Your instructions ▸ Set the pictures aside and return each record below precisely as written.

^^^^

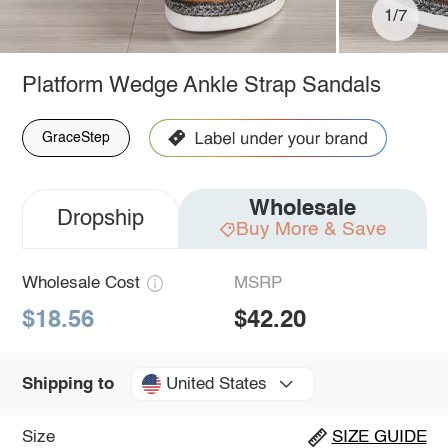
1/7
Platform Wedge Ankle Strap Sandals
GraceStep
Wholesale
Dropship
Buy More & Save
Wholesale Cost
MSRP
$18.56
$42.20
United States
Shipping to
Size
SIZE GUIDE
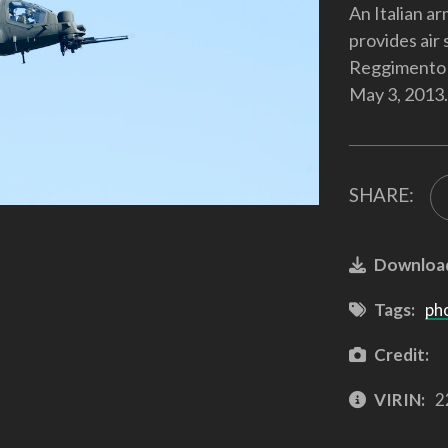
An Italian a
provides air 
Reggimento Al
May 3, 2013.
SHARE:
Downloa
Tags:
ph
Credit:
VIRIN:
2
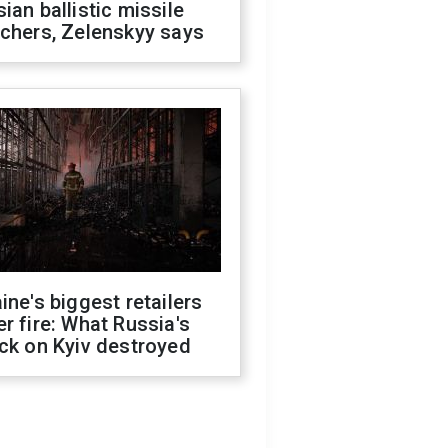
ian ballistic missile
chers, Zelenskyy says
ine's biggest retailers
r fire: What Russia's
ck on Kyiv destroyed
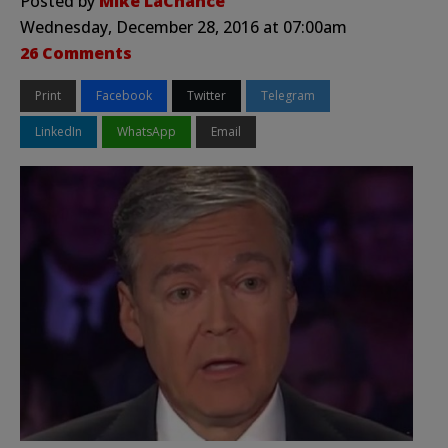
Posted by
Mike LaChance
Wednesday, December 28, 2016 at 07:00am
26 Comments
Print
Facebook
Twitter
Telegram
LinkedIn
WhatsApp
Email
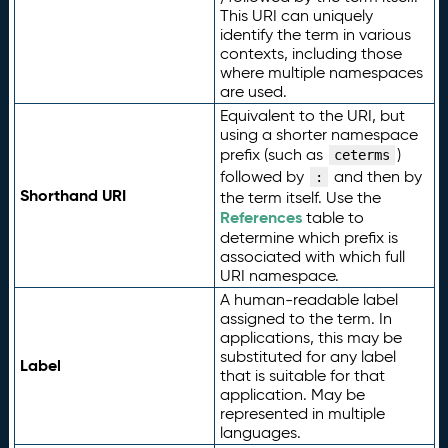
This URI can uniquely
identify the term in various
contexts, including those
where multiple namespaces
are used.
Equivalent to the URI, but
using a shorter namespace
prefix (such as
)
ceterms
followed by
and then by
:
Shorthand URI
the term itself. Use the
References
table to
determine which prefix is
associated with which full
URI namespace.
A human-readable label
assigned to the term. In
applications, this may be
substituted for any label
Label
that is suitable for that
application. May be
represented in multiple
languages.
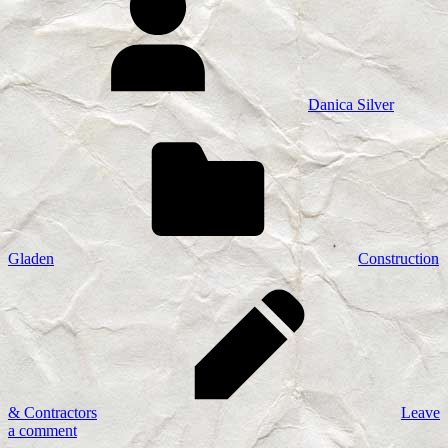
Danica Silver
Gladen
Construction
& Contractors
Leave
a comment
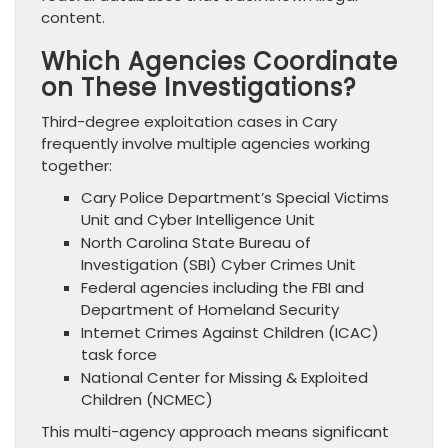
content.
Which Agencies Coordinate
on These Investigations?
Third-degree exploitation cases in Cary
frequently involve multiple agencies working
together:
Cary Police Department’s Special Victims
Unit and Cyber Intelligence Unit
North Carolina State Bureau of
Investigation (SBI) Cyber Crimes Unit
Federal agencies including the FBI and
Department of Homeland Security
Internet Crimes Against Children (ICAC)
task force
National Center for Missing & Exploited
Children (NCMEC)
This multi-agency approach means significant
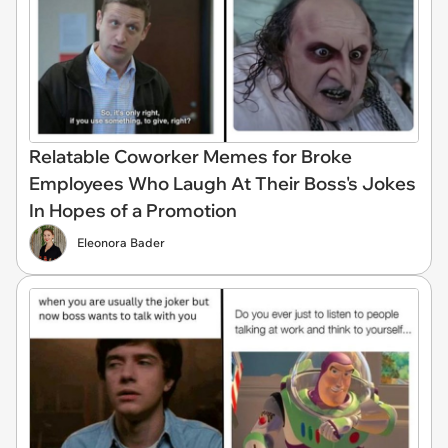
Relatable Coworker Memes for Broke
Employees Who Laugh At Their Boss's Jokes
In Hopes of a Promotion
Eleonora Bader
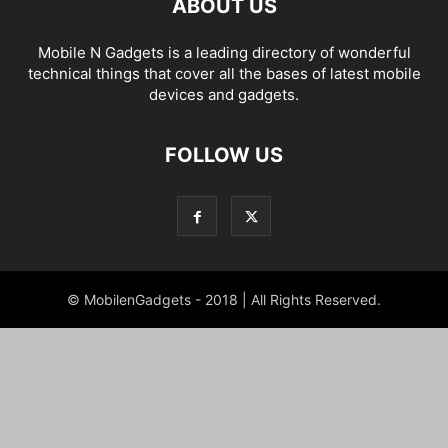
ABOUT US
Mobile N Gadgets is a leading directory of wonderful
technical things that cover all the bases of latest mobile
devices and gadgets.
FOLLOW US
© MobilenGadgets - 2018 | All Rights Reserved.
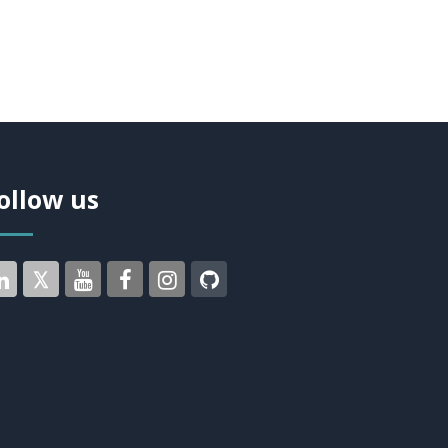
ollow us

^^^^

Your response ▸
1/7
Platform Wedge Ankle Strap Sandals
GraceStep
Wholesale
Dropship
Buy More & Save
Wholesale Cost
MSRP
$18.56
$42.20
United States
Shipping to
Size
SIZE GUIDE
An Italian a
provides air 
Reggimento Al
May 3, 2013.
SHARE:
Downloa
Tags:
ph
Credit:
VIRIN:
2
ian ballistic missile
chers, Zelenskyy says
ine's biggest retailers
r fire: What Russia's
ck on Kyiv destroyed
Posted by
Mike LaChance
Wednesday, December 28, 2016 at 07:00am
26 Comments
Print
Facebook
Twitter
Telegram
LinkedIn
WhatsApp
Email
This URI can uniquely
identify the term in various
contexts, including those
where multiple namespaces
are used.
Equivalent to the URI, but
using a shorter namespace
prefix (such as
)
ceterms
followed by
and then by
:
Shorthand URI
the term itself. Use the
References
table to
determine which prefix is
associated with which full
URI namespace.
A human-readable label
assigned to the term. In
applications, this may be
substituted for any label
Label
that is suitable for that
application. May be
represented in multiple
languages.
Danica Silver
Gladen
Construction
& Contractors
Leave
a comment
content.
Which Agencies Coordinate
on These Investigations?
Third-degree exploitation cases in Cary
frequently involve multiple agencies working
together:
Cary Police Department’s Special Victims
Unit and Cyber Intelligence Unit
North Carolina State Bureau of
Investigation (SBI) Cyber Crimes Unit
Federal agencies including the FBI and
Department of Homeland Security
Internet Crimes Against Children (ICAC)
task force
National Center for Missing & Exploited
Children (NCMEC)
This multi-agency approach means significant
Relatable Coworker Memes for Broke
Employees Who Laugh At Their Boss's Jokes
In Hopes of a Promotion
Eleonora Bader
ABOUT US
Mobile N Gadgets is a leading directory of wonderful
technical things that cover all the bases of latest mobile
devices and gadgets.
FOLLOW US
© MobilenGadgets - 2018 | All Rights Reserved.
ollow us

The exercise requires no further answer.